First results for WF-2 are beginning to come in. Ray Waldin set the bar using Scala, taking Tim's thousands of minutes down to tens. By now the leaders are running in minutes - note that if the ZFS pool can pull data at 150Mbps, as the Bonnie run showed with a 100G test, then the fastest all the data can come off disk is a little under five minutes; we're seeing results close to that already.

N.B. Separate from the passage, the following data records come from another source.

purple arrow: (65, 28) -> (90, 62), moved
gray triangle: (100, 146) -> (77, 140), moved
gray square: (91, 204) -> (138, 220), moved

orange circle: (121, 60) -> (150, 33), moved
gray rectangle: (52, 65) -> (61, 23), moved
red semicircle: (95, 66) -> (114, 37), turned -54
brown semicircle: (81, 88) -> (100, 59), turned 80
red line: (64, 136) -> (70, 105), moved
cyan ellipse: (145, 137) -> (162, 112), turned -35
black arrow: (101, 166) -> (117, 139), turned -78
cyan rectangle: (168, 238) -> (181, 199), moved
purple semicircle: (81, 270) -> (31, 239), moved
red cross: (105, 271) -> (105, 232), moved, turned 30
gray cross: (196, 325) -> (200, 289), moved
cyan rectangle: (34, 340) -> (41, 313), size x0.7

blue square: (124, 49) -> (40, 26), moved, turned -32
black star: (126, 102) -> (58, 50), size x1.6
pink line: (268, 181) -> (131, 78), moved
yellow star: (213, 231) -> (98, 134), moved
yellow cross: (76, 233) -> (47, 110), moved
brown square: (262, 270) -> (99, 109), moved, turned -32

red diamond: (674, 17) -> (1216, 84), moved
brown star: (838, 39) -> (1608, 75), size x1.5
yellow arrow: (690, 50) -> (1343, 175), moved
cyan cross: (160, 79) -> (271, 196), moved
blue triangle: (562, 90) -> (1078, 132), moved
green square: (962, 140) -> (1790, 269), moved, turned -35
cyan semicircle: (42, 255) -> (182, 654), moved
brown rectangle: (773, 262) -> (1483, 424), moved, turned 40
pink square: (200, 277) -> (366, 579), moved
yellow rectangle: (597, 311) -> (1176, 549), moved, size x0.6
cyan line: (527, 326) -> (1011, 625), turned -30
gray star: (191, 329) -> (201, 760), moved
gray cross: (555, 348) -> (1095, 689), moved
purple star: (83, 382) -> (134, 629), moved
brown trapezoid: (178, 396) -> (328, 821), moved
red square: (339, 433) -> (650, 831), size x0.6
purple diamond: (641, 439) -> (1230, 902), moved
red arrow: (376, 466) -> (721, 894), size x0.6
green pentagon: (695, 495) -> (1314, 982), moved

I'll start posting timings from my runs once I get it up to the complete data set; I'm also looking at how the use efficiency changes by number of workers across the size of input file, since Tim has conveniently provided various sizes of live data. So this might take a few days; and there's a chance my times will be embarrassingly bad, meaning I might just not publish :-)

A final point

There's a great book called Patterns For Parallel Programming, by Mattson, Sanders and Massingill (if you're not in Europe you may prefer to get it from Amazon.com). It has a lot more detail and useful thoughts on parallelism than I could ever come up with: although I have some experience with scaling and data processing, these guys do it all the time.

Widefinder: Pretty Graphs

Published at
Monday 9th June, 2008
Tagged as
  • Scaling
  • Widefinder
  • Parallelism

This is about Wide Finder 2; I'm trying to apply the technique I discussed earlier, where we aim for minimal changes in logic compared to the benchmark, and put as much of the parallelism into a library. I'm not the only person working in this fashion; I think Eric Wong's approach is to allow different data processors to use the same system (and it allows multiple different languages, pulling it all together using GNU make), and I'm sure there are others.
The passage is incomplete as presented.